■ Exercise:
Look below. Copy each line that has "right" in it.

(Document structure recognition data)
= = = =

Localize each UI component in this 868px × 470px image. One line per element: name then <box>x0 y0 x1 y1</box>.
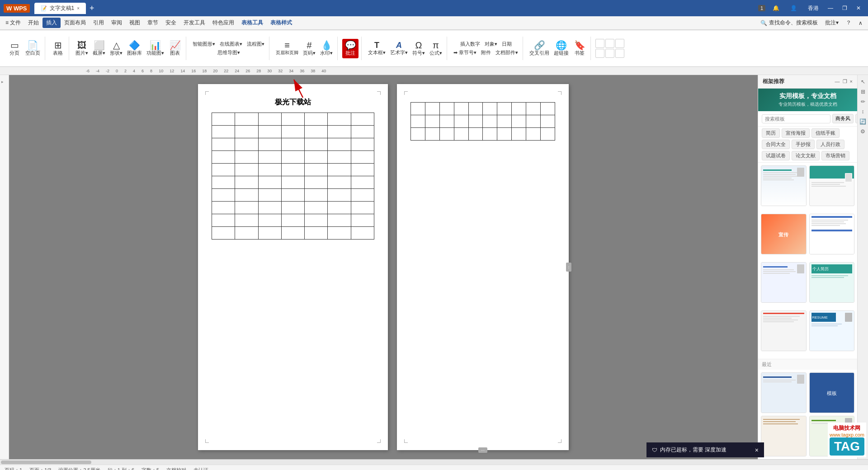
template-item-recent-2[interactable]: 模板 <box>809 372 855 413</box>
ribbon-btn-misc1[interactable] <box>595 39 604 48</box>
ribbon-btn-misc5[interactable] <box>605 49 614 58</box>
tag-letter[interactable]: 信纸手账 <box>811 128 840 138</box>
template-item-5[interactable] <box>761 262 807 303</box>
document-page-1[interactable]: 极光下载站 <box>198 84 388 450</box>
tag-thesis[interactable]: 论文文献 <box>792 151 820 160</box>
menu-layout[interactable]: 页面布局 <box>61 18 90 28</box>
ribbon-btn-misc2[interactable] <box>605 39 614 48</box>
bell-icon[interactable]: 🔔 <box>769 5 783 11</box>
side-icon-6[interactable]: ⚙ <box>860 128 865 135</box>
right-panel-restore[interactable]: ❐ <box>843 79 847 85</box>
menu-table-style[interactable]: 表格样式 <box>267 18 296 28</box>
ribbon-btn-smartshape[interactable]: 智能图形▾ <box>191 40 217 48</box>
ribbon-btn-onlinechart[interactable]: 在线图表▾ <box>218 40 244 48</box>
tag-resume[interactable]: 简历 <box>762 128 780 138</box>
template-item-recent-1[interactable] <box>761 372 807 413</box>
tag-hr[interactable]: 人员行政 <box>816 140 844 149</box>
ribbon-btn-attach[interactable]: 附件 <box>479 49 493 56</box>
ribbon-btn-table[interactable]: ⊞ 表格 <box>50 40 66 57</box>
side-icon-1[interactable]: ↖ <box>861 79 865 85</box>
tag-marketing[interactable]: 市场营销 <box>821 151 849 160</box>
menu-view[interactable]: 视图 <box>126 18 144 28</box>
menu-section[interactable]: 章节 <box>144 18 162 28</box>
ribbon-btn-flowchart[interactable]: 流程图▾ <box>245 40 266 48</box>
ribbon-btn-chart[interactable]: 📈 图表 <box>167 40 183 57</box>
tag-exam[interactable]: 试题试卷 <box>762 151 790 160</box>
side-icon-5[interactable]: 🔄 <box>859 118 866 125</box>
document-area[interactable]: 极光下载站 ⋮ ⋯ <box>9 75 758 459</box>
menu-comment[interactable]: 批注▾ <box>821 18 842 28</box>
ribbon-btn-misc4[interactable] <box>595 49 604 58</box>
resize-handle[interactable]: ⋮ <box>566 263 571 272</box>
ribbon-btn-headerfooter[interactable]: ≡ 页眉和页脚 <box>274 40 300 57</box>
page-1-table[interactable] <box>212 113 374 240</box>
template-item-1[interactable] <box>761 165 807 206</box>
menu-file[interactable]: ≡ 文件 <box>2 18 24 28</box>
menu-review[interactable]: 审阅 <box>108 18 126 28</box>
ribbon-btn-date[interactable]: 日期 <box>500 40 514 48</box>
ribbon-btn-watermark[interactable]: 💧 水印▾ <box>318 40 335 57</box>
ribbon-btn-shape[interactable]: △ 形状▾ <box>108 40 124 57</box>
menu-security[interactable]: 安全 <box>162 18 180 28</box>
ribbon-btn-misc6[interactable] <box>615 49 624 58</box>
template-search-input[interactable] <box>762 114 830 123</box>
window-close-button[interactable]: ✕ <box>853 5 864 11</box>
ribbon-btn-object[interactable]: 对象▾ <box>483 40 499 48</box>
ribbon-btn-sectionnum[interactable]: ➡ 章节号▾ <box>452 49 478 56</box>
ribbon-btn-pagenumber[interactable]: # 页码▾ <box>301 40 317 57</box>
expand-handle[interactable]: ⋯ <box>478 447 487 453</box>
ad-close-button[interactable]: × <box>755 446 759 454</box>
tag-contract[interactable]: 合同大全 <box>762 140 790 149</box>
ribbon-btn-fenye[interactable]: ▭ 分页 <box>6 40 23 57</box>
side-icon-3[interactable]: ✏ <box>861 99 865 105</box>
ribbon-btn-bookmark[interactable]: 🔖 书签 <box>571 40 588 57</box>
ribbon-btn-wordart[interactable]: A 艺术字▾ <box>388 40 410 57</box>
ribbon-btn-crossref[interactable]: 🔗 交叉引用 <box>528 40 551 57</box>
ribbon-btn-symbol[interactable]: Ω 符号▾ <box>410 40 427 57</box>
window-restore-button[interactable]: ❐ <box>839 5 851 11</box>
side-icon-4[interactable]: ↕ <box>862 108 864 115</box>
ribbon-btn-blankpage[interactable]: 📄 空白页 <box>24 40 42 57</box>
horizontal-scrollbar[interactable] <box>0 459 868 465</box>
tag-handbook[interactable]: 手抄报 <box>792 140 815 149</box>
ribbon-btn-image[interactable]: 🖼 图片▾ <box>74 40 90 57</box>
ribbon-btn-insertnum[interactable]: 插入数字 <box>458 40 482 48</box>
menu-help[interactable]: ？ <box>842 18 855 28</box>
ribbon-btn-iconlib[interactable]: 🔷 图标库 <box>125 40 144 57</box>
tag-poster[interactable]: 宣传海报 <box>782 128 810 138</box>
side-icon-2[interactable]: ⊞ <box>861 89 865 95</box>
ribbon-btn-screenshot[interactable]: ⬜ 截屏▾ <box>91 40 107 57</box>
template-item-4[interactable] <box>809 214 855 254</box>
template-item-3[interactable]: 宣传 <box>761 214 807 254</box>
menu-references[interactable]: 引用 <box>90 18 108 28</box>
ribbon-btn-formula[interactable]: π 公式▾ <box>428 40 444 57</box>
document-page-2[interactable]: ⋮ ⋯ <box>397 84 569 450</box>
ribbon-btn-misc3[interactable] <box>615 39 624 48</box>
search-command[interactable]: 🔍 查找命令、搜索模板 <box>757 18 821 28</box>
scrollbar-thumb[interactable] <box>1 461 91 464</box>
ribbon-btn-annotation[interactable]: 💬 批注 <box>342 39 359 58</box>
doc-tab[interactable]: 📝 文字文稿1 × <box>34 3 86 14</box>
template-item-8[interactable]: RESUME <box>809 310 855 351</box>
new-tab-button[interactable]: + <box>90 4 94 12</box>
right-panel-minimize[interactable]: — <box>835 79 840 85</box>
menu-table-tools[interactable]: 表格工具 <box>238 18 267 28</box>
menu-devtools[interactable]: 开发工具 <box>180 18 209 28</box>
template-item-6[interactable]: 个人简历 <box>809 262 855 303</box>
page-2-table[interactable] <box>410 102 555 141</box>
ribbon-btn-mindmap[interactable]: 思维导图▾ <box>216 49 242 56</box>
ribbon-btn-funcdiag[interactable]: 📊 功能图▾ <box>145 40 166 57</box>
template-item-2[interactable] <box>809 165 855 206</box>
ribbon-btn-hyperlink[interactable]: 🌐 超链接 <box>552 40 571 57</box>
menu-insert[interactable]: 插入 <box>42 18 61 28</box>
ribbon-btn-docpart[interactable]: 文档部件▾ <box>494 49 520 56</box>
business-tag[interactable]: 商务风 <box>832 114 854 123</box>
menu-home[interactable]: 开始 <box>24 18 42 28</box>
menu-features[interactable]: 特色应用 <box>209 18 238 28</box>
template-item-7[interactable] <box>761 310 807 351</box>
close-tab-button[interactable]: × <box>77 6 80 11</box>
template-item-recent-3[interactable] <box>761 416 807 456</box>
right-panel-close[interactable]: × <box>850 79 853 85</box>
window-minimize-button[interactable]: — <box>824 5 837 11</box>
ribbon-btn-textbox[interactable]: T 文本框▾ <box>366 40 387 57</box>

= = = =

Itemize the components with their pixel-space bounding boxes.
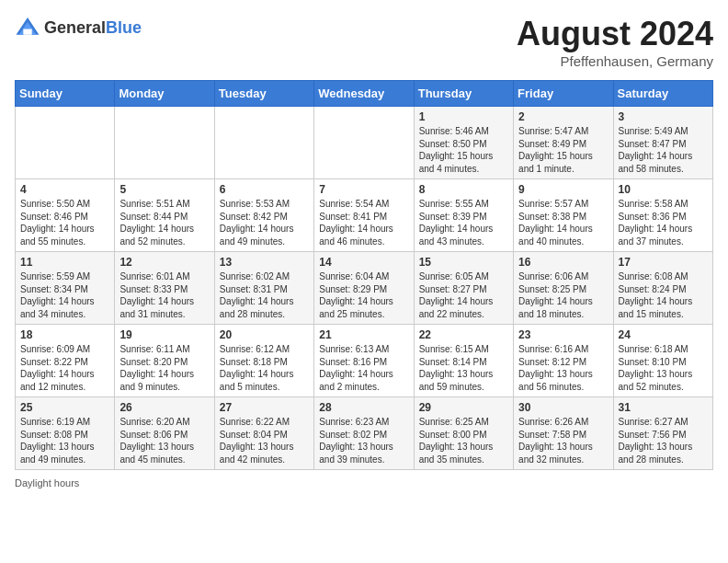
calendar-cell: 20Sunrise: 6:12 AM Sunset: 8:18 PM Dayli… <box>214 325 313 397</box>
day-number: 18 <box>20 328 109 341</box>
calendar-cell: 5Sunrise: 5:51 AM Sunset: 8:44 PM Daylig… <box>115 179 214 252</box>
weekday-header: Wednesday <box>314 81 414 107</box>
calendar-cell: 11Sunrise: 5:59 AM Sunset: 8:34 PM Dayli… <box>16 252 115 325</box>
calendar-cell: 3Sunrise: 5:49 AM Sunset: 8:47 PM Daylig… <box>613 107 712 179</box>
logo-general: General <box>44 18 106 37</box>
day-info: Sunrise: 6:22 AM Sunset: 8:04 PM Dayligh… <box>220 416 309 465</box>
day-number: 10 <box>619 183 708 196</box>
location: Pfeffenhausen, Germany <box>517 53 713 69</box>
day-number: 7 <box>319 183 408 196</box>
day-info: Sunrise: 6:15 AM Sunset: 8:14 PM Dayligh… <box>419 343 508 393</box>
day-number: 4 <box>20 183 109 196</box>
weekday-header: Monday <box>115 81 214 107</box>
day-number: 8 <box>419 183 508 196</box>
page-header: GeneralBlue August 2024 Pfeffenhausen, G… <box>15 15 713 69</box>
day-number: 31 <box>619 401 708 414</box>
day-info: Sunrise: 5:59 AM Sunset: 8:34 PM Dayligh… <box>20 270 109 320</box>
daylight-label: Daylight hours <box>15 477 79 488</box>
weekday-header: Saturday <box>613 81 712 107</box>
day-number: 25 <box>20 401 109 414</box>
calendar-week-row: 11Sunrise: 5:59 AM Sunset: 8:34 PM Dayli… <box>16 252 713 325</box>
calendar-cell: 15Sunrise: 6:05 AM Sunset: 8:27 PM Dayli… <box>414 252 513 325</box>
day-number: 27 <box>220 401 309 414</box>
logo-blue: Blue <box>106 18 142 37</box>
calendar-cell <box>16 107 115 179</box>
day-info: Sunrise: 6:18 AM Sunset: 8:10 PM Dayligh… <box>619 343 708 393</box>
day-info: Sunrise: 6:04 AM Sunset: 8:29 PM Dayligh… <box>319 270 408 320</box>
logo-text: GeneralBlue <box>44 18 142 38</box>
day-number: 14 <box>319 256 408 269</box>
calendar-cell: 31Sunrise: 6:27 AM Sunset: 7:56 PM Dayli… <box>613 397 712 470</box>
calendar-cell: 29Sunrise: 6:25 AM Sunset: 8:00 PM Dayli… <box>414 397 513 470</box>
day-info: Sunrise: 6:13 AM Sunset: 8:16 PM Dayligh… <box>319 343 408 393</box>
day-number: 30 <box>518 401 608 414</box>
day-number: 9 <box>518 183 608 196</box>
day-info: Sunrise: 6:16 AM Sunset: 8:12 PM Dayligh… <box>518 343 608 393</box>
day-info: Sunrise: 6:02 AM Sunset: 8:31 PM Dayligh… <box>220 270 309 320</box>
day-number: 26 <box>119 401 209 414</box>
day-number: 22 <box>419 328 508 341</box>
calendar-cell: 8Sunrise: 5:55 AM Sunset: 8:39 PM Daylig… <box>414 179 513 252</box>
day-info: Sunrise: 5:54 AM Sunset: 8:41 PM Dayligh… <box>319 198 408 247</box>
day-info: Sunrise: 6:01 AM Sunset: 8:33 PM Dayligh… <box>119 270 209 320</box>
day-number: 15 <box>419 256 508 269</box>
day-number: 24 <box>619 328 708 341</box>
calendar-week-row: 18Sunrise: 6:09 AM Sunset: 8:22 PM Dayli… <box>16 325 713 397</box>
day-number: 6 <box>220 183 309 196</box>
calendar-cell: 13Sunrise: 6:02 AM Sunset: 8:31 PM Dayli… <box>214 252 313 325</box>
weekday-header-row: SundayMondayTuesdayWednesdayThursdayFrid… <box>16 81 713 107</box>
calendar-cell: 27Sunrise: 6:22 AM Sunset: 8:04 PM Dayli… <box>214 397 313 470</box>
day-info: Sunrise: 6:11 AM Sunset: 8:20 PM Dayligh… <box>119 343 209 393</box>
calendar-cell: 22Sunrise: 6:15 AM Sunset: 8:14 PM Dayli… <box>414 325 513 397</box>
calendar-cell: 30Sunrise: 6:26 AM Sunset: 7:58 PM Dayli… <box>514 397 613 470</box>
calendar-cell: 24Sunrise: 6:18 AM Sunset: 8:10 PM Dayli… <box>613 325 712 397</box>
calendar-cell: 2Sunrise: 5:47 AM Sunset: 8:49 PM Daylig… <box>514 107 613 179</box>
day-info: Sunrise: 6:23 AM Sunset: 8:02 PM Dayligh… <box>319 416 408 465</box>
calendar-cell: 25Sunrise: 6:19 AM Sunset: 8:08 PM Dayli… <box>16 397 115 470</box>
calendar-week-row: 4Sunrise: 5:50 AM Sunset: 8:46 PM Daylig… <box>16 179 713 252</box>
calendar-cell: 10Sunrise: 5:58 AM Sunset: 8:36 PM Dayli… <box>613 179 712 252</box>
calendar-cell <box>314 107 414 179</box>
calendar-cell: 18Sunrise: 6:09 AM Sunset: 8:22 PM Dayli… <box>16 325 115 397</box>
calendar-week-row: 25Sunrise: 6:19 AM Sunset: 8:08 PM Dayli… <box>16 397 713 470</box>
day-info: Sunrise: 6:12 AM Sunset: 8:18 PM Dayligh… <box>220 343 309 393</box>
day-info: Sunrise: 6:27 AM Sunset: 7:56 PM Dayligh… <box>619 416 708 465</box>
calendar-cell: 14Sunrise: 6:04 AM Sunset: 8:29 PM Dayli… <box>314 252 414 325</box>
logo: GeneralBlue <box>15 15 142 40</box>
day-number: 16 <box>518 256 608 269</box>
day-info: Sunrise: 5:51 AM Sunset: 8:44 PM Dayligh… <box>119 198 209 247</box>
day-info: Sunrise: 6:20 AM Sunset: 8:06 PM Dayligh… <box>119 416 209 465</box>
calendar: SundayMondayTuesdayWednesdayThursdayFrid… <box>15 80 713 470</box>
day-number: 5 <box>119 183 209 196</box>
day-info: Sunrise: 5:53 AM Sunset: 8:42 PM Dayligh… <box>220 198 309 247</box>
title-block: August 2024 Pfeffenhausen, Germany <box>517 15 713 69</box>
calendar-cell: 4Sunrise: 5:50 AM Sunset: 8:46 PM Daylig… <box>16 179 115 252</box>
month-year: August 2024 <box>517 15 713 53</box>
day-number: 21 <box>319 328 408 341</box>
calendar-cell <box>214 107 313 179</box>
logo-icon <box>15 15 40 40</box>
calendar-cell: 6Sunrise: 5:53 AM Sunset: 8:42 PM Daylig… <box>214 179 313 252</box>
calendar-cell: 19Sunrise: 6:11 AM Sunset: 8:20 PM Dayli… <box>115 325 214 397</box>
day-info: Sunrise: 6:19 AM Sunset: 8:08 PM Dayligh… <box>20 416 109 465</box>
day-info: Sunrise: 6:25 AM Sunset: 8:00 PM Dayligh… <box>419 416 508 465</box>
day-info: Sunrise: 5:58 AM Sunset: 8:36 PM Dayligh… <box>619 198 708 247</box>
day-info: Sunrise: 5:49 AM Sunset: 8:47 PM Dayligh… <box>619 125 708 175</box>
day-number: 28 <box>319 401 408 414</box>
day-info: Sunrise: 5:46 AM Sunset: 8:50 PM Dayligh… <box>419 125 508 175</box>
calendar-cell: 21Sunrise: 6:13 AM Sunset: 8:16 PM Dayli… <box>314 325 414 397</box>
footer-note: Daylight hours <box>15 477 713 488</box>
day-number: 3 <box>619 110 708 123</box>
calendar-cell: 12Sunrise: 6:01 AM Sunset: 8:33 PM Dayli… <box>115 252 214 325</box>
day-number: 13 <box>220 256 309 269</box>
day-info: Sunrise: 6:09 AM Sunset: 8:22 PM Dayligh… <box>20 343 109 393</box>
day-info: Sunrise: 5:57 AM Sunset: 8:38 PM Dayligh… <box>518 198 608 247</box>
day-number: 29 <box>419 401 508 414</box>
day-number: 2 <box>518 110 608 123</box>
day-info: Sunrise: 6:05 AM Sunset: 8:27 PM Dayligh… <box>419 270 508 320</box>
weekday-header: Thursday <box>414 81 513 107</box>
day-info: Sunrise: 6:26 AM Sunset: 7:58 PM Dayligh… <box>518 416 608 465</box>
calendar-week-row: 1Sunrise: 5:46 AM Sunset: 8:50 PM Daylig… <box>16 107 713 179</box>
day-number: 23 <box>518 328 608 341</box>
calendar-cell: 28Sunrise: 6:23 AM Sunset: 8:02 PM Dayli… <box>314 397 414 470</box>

= = = =

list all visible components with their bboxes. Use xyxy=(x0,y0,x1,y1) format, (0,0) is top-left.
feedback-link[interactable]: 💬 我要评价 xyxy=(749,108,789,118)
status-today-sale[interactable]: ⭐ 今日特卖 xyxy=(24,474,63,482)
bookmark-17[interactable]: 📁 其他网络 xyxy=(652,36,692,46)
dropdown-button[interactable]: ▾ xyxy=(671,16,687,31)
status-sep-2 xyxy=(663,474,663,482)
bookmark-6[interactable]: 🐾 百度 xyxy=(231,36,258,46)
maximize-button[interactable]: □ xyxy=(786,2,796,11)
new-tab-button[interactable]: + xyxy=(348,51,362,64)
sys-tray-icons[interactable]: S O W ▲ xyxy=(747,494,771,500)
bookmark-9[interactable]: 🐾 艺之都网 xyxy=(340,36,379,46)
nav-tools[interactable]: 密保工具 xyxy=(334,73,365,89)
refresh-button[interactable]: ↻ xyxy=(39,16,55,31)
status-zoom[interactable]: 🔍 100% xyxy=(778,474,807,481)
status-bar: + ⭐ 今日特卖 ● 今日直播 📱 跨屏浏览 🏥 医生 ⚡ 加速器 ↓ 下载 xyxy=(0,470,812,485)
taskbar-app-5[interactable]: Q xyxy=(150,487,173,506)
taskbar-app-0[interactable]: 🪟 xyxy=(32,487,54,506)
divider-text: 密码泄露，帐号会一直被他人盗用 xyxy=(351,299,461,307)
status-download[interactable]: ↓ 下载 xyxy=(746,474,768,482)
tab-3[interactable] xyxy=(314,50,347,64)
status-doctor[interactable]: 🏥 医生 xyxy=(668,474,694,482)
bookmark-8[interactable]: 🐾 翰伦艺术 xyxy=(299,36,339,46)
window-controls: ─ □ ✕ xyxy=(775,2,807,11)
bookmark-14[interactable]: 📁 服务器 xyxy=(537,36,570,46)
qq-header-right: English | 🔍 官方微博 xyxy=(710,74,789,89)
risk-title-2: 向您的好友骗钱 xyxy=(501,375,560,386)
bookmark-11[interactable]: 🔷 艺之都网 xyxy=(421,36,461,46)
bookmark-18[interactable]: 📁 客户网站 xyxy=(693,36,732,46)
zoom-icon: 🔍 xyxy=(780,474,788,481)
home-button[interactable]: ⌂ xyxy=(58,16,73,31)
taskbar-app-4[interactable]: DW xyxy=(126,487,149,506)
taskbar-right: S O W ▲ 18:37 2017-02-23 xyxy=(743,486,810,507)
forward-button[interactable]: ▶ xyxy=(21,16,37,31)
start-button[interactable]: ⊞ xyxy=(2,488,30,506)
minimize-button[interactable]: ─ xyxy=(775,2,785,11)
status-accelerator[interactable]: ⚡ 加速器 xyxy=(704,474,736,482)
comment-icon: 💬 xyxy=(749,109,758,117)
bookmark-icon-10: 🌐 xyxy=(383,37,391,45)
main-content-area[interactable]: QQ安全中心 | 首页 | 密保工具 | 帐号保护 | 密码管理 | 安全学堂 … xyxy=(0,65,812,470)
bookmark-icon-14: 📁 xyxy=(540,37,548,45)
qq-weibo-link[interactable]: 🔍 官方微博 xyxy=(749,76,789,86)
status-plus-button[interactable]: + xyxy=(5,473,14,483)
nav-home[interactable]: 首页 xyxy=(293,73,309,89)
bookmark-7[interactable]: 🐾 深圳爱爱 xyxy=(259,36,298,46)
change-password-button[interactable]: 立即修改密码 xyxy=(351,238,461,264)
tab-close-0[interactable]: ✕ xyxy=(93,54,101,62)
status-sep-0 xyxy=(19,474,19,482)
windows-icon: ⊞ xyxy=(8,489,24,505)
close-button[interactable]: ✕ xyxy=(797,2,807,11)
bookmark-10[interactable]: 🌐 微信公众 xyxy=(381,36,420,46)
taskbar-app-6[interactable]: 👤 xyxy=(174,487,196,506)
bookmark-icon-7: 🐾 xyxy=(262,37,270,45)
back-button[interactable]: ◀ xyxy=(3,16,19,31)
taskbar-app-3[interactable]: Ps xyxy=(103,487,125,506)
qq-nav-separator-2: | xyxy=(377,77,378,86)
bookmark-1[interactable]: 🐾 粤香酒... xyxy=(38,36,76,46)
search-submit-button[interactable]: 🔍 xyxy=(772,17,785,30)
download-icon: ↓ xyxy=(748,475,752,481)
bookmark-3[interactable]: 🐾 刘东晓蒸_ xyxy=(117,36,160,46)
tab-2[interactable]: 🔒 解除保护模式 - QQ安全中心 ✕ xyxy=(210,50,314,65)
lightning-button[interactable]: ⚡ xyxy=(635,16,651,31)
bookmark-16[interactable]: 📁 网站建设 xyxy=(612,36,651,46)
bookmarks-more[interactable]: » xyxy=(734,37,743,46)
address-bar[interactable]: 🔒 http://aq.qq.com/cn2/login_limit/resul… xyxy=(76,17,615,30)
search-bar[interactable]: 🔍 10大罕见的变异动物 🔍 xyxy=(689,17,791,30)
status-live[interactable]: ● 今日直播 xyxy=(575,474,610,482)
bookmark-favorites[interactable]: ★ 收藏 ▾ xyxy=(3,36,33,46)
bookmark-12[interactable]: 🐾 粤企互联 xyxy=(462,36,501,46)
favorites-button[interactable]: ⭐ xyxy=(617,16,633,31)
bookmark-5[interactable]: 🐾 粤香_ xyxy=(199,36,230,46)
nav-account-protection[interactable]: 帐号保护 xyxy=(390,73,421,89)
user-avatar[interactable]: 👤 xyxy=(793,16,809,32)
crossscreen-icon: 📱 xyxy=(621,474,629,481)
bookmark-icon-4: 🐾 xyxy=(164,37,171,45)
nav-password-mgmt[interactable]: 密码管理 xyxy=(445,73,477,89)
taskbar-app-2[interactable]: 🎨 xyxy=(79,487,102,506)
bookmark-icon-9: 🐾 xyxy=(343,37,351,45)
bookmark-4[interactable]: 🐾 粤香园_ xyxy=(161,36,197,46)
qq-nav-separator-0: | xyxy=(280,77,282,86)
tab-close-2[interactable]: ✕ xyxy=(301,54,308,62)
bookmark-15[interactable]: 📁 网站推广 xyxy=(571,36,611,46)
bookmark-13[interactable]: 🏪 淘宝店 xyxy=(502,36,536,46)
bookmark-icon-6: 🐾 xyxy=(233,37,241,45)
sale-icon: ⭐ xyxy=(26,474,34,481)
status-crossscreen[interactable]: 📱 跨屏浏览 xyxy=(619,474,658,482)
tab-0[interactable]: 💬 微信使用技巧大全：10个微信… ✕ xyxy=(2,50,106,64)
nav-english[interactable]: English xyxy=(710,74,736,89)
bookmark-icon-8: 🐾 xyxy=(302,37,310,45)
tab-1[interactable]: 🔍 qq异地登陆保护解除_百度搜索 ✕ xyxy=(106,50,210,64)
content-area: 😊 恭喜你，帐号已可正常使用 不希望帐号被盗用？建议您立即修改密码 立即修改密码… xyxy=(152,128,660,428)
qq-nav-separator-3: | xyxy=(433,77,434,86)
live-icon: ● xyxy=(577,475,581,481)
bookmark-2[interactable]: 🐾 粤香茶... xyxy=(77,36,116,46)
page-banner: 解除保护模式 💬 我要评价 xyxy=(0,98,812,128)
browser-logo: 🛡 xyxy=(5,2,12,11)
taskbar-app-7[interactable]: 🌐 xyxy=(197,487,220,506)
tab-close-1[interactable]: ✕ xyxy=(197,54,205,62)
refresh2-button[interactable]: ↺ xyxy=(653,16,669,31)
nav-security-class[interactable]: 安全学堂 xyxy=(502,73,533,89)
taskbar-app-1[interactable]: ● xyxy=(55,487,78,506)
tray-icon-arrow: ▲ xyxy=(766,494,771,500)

= = = =

■ Result for this exercise:
right-panel-restore[interactable]: ❐ <box>843 79 847 85</box>
right-panel-minimize[interactable]: — <box>835 79 840 85</box>
right-panel-close[interactable]: × <box>850 79 853 85</box>
qq-header-right: English | 🔍 官方微博 xyxy=(710,74,789,89)
taskbar-right: S O W ▲ 18:37 2017-02-23 xyxy=(743,486,810,507)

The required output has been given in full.